Lundi 28 janvier. — Le concours sera jugé demain ; j’ai si peur d’être mal placée… !


Mardi 29 janvier. — J’avais une telle peur du concours, qu’il fallut des efforts surhumains à cette pauvre Rosalie pour me faire lever.

Je m’attendais à recevoir la médaille ou à n’être classée que parmi les toutes dernières.

Ni l’un ni l’autre. Je suis restée à la même place qu’il y a deux mois ; par conséquent, c’est un four.

Je suis allée voir Breslau, qui est toujours malade.


Mardi 12 février. — On m’a trompée sur l’heure pour me prendre ma place, et puis une Espagnole et deux autres ont assuré qu’elles ne m’avaient rien dit et que je m’étais trompée moi-même.
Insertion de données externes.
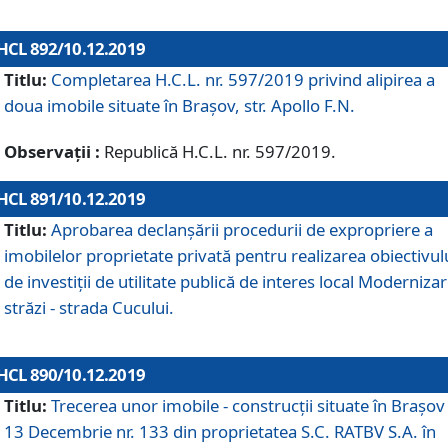
HCL 892/10.12.2019
Titlu:
Completarea H.C.L. nr. 597/2019 privind alipirea a
doua imobile situate în Brașov, str. Apollo F.N.
Observații :
Republică H.C.L. nr. 597/2019.
HCL 891/10.12.2019
Titlu:
Aprobarea declanșării procedurii de expropriere a
imobilelor proprietate privată pentru realizarea obiectivul
de investiții de utilitate publică de interes local Moderniza
străzi - strada Cucului.
HCL 890/10.12.2019
Titlu:
Trecerea unor imobile - construcții situate în Brașov 
13 Decembrie nr. 133 din proprietatea S.C. RATBV S.A. în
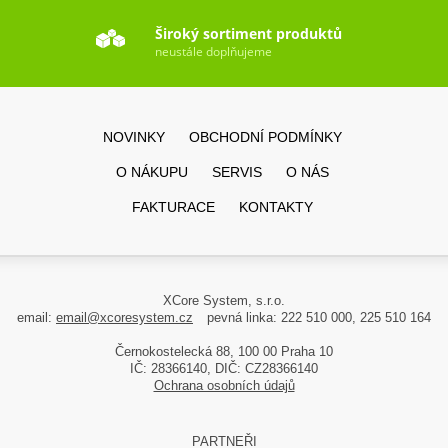
Široký sortiment produktů
neustále doplňujeme
NOVINKY
OBCHODNÍ PODMÍNKY
O NÁKUPU
SERVIS
O NÁS
FAKTURACE
KONTAKTY
XCore System, s.r.o.
email:
email@xcoresystem.cz
pevná linka: 222 510 000, 225 510 164
Černokostelecká 88, 100 00 Praha 10
IČ: 28366140, DIČ: CZ28366140
Ochrana osobních údajů
PARTNEŘI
Ce mensonge, comme tous les mensonges, m’a révoltée d’autant plus que, je dois le dire à la louange de l’espèce humaine, celles que j’avais défendues lors de l’affaire des Suissesses, n’ont seulement pas prononcé un mot pour dire que j’avais raison.

Je le dis pour qu’on le sache ; autrement je n’ai pas besoin de protection, ne criant que lorsque je suis dans mon droit.

Ce matin déjà je ne pouvais pas du tout travailler, je ne voyais rien ; et, l’après-midi, Berthe est venue et je me suis donné congé.

Ce soir, aux Italiens, on chantait la Traviata : Albani, Capoul et Pandolfini. Grands artistes, mais cela ne m’a pas plu ; pourtant au dernier acte j’avais non pas envie de mourir, mais je me disais que j’allais souffrir et mourir au moment où tout pourrait s’arranger.